- The paper introduces a comprehensive pipeline that combines high-level planning with reinforcement learning to improve robotic execution in adaptive manufacturing.
- It demonstrates SkiROS2’s integration of ontologies, PDDL-based task management, and behavior trees to support automation in semi-structured workspaces.
- The study employs multi-objective reinforcement learning with parameter priors and supervised learning to address task variability and optimize performance.
Flexible and Adaptive Manufacturing by Integrating Knowledge Representation, Reasoning, Planning, and Reinforcement Learning
The paper investigates the integration of knowledge representation, reasoning, and task-level planning with reinforcement learning (RL) to advance flexible and adaptive manufacturing systems. This paper is situated within the context of evolving manufacturing needs, transitioning from mass production to enhanced customization and smaller batch sizes. Such a transition necessitates systems that can effectively manage increased complexity associated with robotic system integration. The research introduces a comprehensive pipeline that combines high-level planning goals with RL to achieve tangible execution improvements in robotic systems.

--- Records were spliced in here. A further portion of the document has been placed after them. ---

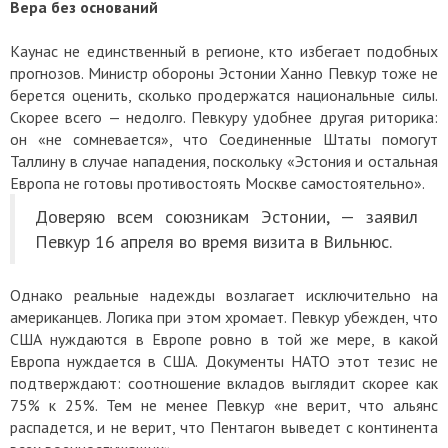
Вера без оснований
Каунас не единственный в регионе, кто избегает подобных
прогнозов. Министр обороны Эстонии Ханно Певкур тоже не
берется оценить, сколько продержатся национальные силы.
Скорее всего — недолго. Певкуру удобнее другая риторика:
он «не сомневается», что Соединенные Штаты помогут
Таллину в случае нападения, поскольку «Эстония и остальная
Европа не готовы противостоять Москве самостоятельно».
Доверяю всем союзникам Эстонии, — заявил
Певкур 16 апреля во время визита в Вильнюс.
Однако реальные надежды возлагает исключительно на
американцев. Логика при этом хромает. Певкур убежден, что
США нуждаются в Европе ровно в той же мере, в какой
Европа нуждается в США. Документы НАТО этот тезис не
подтверждают: соотношение вкладов выглядит скорее как
75% к 25%. Тем не менее Певкур «не верит, что альянс
распадется, и не верит, что Пентагон выведет с континента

SkiROS2 Skill-Based System
At the core of this research is SkiROS2, a skill-based robot control system built on the Robot Operating System (ROS). SkiROS2 is designed for semi-structured workspaces, providing tools to manage the dynamism inherent in these environments. The kernel of SkiROS2 is its world model, structured upon an RDF graph for robust knowledge representation. The system incorporates ontologies to define relevant concepts, properties, and relations, with skill managers retrieving and executing skills based on a semantic layer. SkiROS2 thus offers a platform for integrating diverse solutions, from motion planning to visual recognition, with the capability to adapt skills dynamically based on environmental changes.
Planning, Knowledge Representation, and Reasoning
SkiROS2's architecture supports flexible manufacturing by leveraging a sophisticated task manager capable of handling goals in PDDL and automatically generating domain and problem descriptions. This separation of task knowledge from skill implementation enhances adaptability across different robot hardware and tasks. The architecture supports spatial reasoning and task parameterization, further extending its capabilities through the use of behavior trees and motion generators (BTMG) for skill implementation.
Reinforcement Learning and Multi-objective Learning
A significant contribution of the paper is the integration of RL into the planning and reasoning infrastructure. This approach facilitates learning contact-rich tasks with compliant control—critical for tasks directly on the real system or those transferred from simulation. The use of multi-objective RL acknowledges the presence of multiple performance indicators, enabling the operator to choose from policies along the Pareto frontier. This approach not only eases the learning scenario design but also optimizes performance across various objectives. Furthermore, the implementation of parameter priors helps expedite the search for optimal solutions by leveraging operator input or pre-existing experience.
Learning for Task Variations
The challenge of adapting to task variations is addressed by framing it as a supervised learning problem. The paper proposes a model that integrates BTMG parameters for random task variations. Combining Gaussian Processes and weighted support vector machine classifiers, this model learns reward and feasibility functions, optimizing the reward while ensuring performing task completion. The integration of planning and reasoning with model inference provides comprehensive parameterization, demonstrating effectiveness in addressing unseen task variations.
Conclusions
The implications of this research are substantial for contemporary manufacturing systems. By merging task-level planning, knowledge representation, and RL, the authors present a method that supports task adaptation while enhancing the ability of robotic systems to learn and improve task execution. The multi-objective learning formulation simplifies the problem definition and supports operator-driven policy selection. Additionally, integration of user-driven priors into the learning process accelerates learning and enhances safety. The capability to adapt to task variations through machine learning models further positions these techniques for employment in future manufacturing environments. This work sets a foundation for ongoing exploration and development within intelligent manufacturing systems.